[Given records]

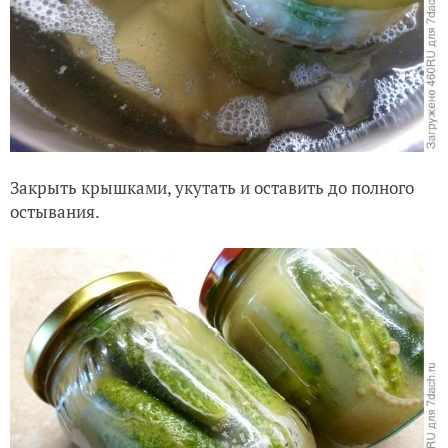
Закрыть крышками, укутать и оставить до полного
остывания.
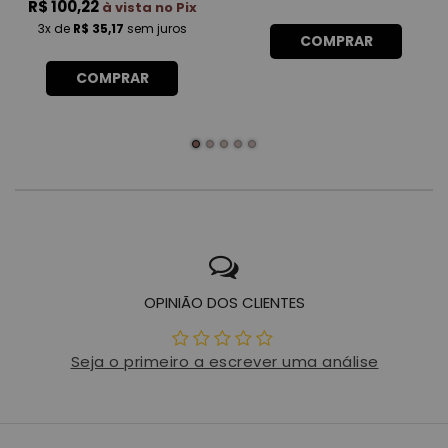
R$ 100,22
à vista no Pix
3x
de
R$ 35,17
sem juros
COMPRAR
COMPRAR
OPINIÃO DOS CLIENTES
Seja o primeiro a escrever uma análise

[/Given records]

Directions –
The records above are to be retyped exactly, with every picture left out.

Task answer –
Закрыть крышками, укутать и оставить до полного
остывания.
R$ 100,22
à vista no Pix
3x
de
R$ 35,17
sem juros
COMPRAR
COMPRAR
OPINIÃO DOS CLIENTES
Seja o primeiro a escrever uma análise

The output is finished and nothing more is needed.